Exercise brief:
Your copy should match the records below exactly, except for the pictures.
### Records provided ###
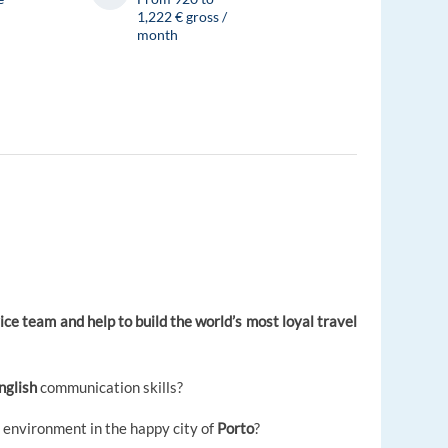
1,222 € gross /
month
ce team and help to build the world’s most loyal travel
nglish
communication skills?
l environment in the happy city of
Porto
?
###
Solution below:
1,222 € gross /
month
ce team and help to build the world’s most loyal travel
nglish
communication skills?
l environment in the happy city of
Porto
?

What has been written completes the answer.